Le bouledogue Ponto devient l’objet de toutes les attentions de John. Gâté sans limites, l’animal règne bientôt en despote sur la maisonnée. Mais quand Madame Limpley annonce sa grossesse, John reporte soudain toute son affection sur elle. Le chien, délaissé du jour au lendemain, rumine sa vengeance dans l’ombre. Une tension sourde monte jusqu’au drame final.
Autour du livre
Cette nouvelle, restée longtemps inédite en français jusqu’en 2009 et même jusqu’en 1987 dans sa langue originale, se distingue nettement du reste de l’œuvre de Stefan Zweig. Écrite entre 1935 et 1940, alors que l’auteur s’était exilé à Londres puis à Bath pour fuir le régime nazi, elle surprend par son ton moins grave que ses autres écrits, tout en déclinant l’un de ses thèmes de prédilection : la monomanie.
La particularité majeure de ce texte réside dans le choix inédit de placer un chien comme personnage principal, auquel Zweig prête des sentiments quasi humains. Le caractère jovial de John Limpley imprègne le récit d’une gaieté inhabituelle chez l’auteur, créant un contraste saisissant avec la tension psychologique qui monte crescendo. Cette dualité entre légèreté apparente et noirceur sous-jacente constitue l’originalité d’ « Un soupçon légitime ».

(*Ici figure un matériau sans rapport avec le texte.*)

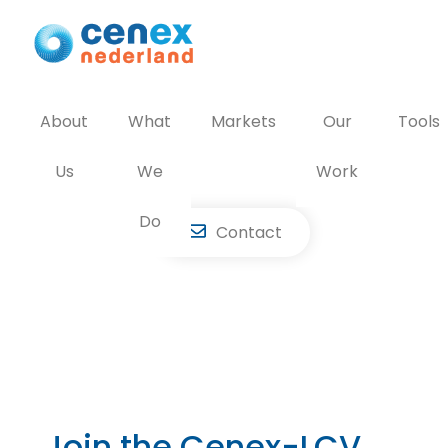
Skip
to
content
About
What
Markets
Our
Tools
Us
We
Work
Do
Contact
Join the Cenex-LCV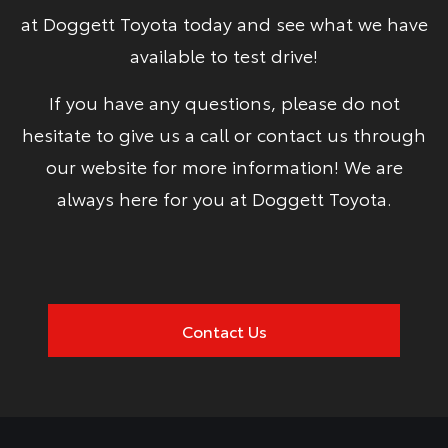
at Doggett Toyota today and see what we have
available to test drive!
If you have any questions, please do not
hesitate to give us a call or contact us through
our website for more information! We are
always here for you at Doggett Toyota.
Contact Us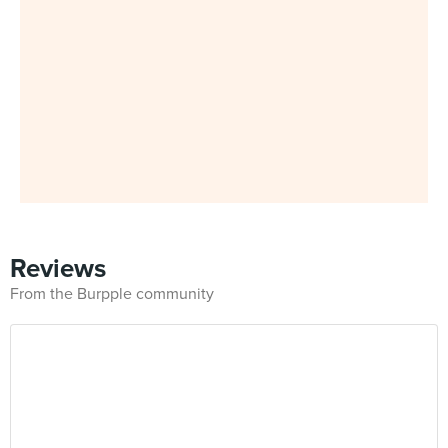
Reviews
From the Burpple community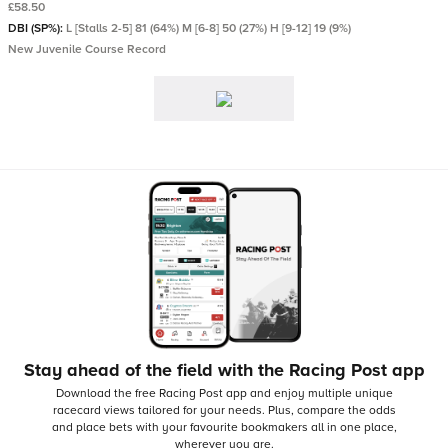
£58.50
DBI (SP%):
L [Stalls 2-5] 81 (64%) M [6-8] 50 (27%) H [9-12] 19 (9%)
New Juvenile Course Record
Stay ahead of the field with the Racing Post app
Download the free Racing Post app and enjoy multiple unique
racecard views tailored for your needs.
Plus, compare the odds
and place bets with your favourite bookmakers all in one place,
wherever you are.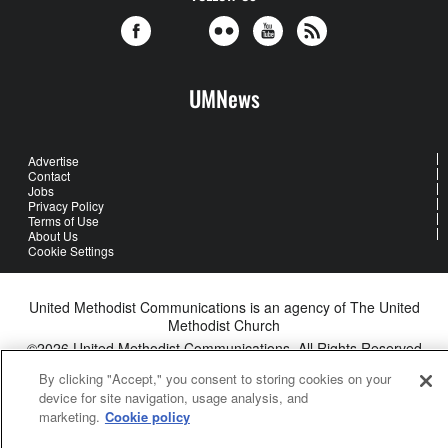
UMNews
Advertise
Contact
Jobs
Privacy Policy
Terms of Use
About Us
Cookie Settings
United Methodist Communications is an agency of The United
Methodist Church
©2026
United Methodist Communications. All Rights Reserved
By clicking "Accept," you consent to storing cookies on your
device for site navigation, usage analysis, and
marketing.
Cookie policy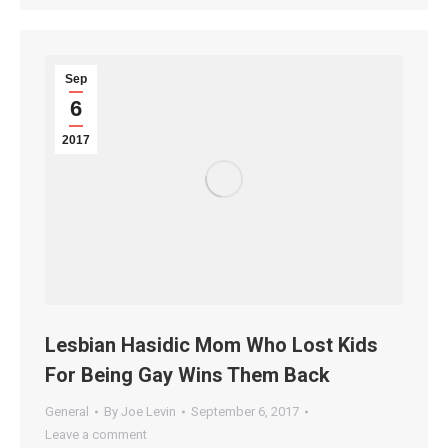
Sep
6
2017
Lesbian Hasidic Mom Who Lost Kids
For Being Gay Wins Them Back
General
By
Joe Levin
September 6, 2017
Leave a comment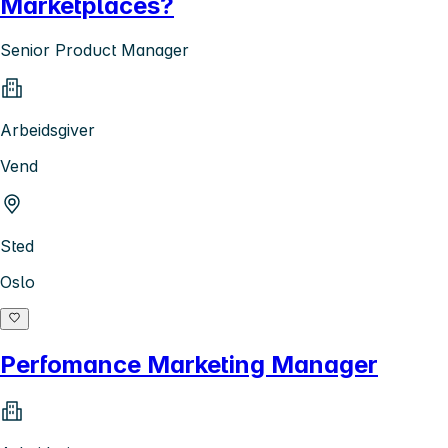
Marketplaces?
Senior Product Manager
Arbeidsgiver
Vend
Sted
Oslo
Perfomance Marketing Manager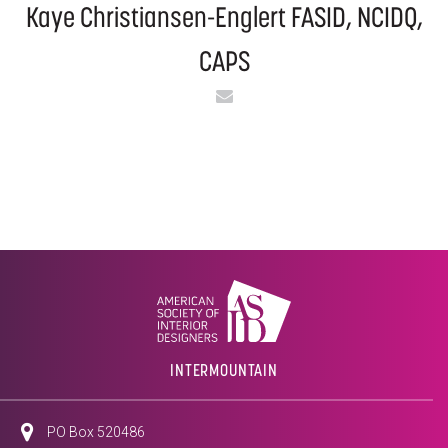
Kaye Christiansen-Englert​ FASID, NCIDQ,
CAPS​
Email
INTERMOUNTAIN
PO Box 520486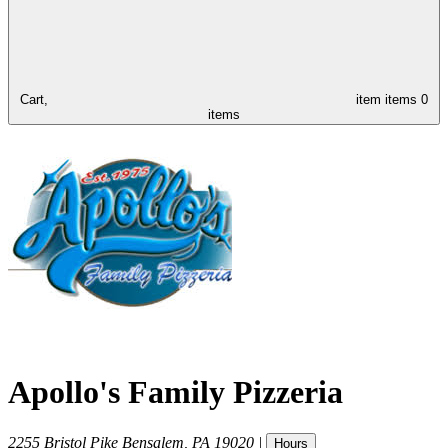
Cart,
item
items
0
items
Apollo's Family Pizzeria
2255 Bristol Pike
Bensalem
,
PA
19020
|
Hours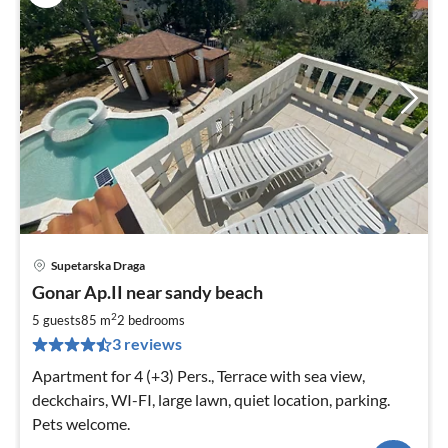
Supetarska Draga
pri
Gonar Ap.II near sandy beach
fr
1
2
5 guests
85 m
2
bedrooms
pe
3 reviews
nig
Apartment for 4 (+3) Pers., Terrace with sea view,
deckchairs, WI-FI, large lawn, quiet location, parking.
Pets welcome.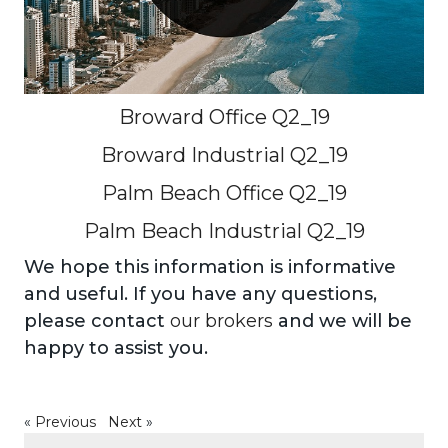
Broward Office Q2_19
Broward Industrial Q2_19
Palm Beach Office Q2_19
Palm Beach Industrial Q2_19
We hope this information is informative
and useful. If you have any questions,
please contact
our brokers
and we will be
happy to assist you.
«
Previous
Next
»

L’histoire se déroule dans les environs de Bath, en Angleterre, où Zweig lui-même s’était réfugié. Ce cadre bucolique sert de toile de fond à une étude minutieuse des conséquences funestes de l’obsession et de la démesure des sentiments. Le choix du point de vue externe, celui de la voisine Betsy, permet une mise à distance qui renforce l’aspect oppressant du récit.
La construction narrative s’avère particulièrement efficace : dès les premières lignes, une trame dramatique est esquissée et le drame apparaît en suspens. Cette tension monte progressivement jusqu’à atteindre son paroxysme, dans une mécanique implacable qui fait dire aux lecteurs « C’était inévitable, prévisible ». Pourtant, des zones d’ombre persistent sur les circonstances exactes du drame, laissant place au doute suggéré par le titre original en allemand « War er es? » (« Était-ce lui ? »).
Cette nouvelle peut se lire comme une allégorie, le chien représentant possiblement le côté animal, instinctif et barbare de l’homme qui vient détruire l’harmonie sociale – une interprétation d’autant plus prégnante au regard du contexte historique de sa rédaction, en pleine montée du nazisme. À la fin du récit, le chien demeure vivant et menaçant, prêt à surgir et à mordre, tel un symbole des forces obscures qui sommeillent en l’homme.
Aux éditions LE LIVRE DE POCHE ; 192 pages.